I was unskilled, however, so most of what I did was grunt labor. I spent some afternoons sweating under heavy plastic rain gear while I power washed old paint off the concrete walls; tiny bits of concrete would blast back at me hard enough to have left bruises if it weren’t for the rain gear. I decided to call Dad on the cell phone. He was supervising from afar while he worked his electrician job.
“It’s like two hundred degrees under this rain gear,” I told Dad. “I could faint.”
“Bah,” he said. “Drink some Gatorade.” Like his own father before him, Dad has always believed that children are best utilized for manual labor, and that a significant benefit of hiring one’s children is that you don’t have to offer worker’s compensation or supply safety devices. He did keep the cooler full of Gatorade, though.
The cottages had been on the transient highway for years, and not everyone was happy that we were developing them. One man left behind a mountain of trash when he evacuated a cottage he’d been squatting in. Another expressed his displeasure by killing a possum and smearing its guts all over the freshly hung drywall. We hung it again.
Matt and I spent one week ripping out the old toilets and carrying them across the property for storage. Dad insisted that these were “valuable antique toilets,” built before water-conservation laws limited the number of gallons that could flow from a tank. He was going to sell these valuable toilets on eBay.
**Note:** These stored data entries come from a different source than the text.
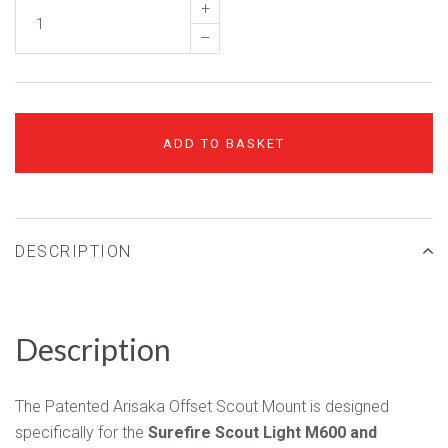
+
–
ADD TO BASKET
DESCRIPTION
Description
The Patented Arisaka Offset Scout Mount is designed
specifically for the
Surefire Scout Light M600 and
That week, I found that the bonds of civilization are strong but odd: Even though there had been no water running in the cottages for years, people had continued to shit in the dry toilets. Matt and I would flush them with bleach and water from the hose, then wrench off the bolts connecting the toilets to the floor. When we heav
ed them up, though, bleach water with traces of feces would splash out on my socks from the goose neck inside the toilets.
I called my dad on the cell phone. “Dad,” I said. “I think we should abandon the toilets.”
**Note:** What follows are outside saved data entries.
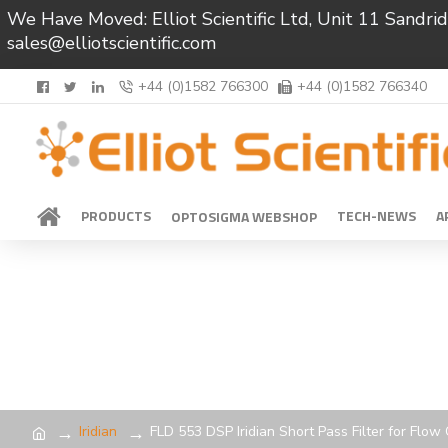
We Have Moved: Elliot Scientific Ltd, Unit 11 Sand
sales@elliotscientific.com
+44 (0)1582 766300
+44 (0)1582 766340
PRODUCTS
TECH-NEWS
A
OPTOSIGMA WEBSHOP
Iridian
FLD 553 DSP Iridian Short Pass Filter for Flo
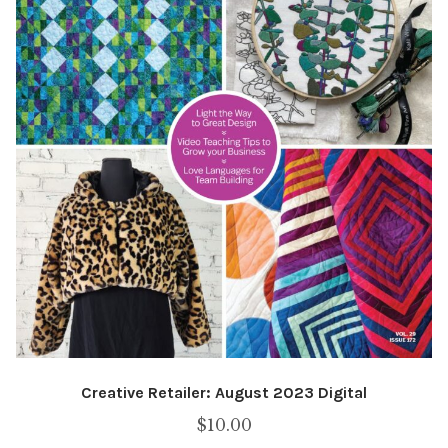
Creative Retailer: August 2023 Digital
$
10.00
“Those are valuable antique toilets, Rach,” he said.
“There’s shit on my socks, Dad. Transient people’s shit is splashing all over my socks.”
“Use more bleach,” he said.
I would like to state for the record that the valuable antique toilets were never sold on eBay. They stayed in an unused unit until Dad realized that it would be too much trouble to sell them, and then they went into a Dumpster.
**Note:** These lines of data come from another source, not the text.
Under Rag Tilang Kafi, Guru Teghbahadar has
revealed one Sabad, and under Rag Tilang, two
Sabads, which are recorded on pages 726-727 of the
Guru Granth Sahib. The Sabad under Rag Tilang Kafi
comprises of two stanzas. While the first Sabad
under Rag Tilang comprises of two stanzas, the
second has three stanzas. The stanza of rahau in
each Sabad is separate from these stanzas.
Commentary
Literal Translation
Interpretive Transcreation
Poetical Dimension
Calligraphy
That summer, my father started a tradition of cornering me in the evenings to have long conversations about my future. It was a sort of collaborative pipe dreaming, with both of us reveling in the opportunities that were open for me. In those conversations I could feel how wrapped I was in his love, and also the weight of my own life and how much it meant to him. Usually, Dad would encourage me to take premed classes, and I would refuse. “You could just get the basics now, kiddo, in case one day you want to apply,” he’d say. “You never know. You’d be a great doctor.” But back then I wanted to be a writer.
One evening, our conversation turned to marriage. I was sitting on the countertop in our kitchen, and the lights were dim. Dad’s theories about my marriageability included suggesting that I shave my legs and stop being so particular. (I was twenty.) “What are you looking for?” he asked.
“Well, I guess I’d like to marry somebody like me,” I said. “With a good education.”
Dad quietly looked down. “Rachel, you never know,” he said. “One of those guys without a college degree might surprise you.”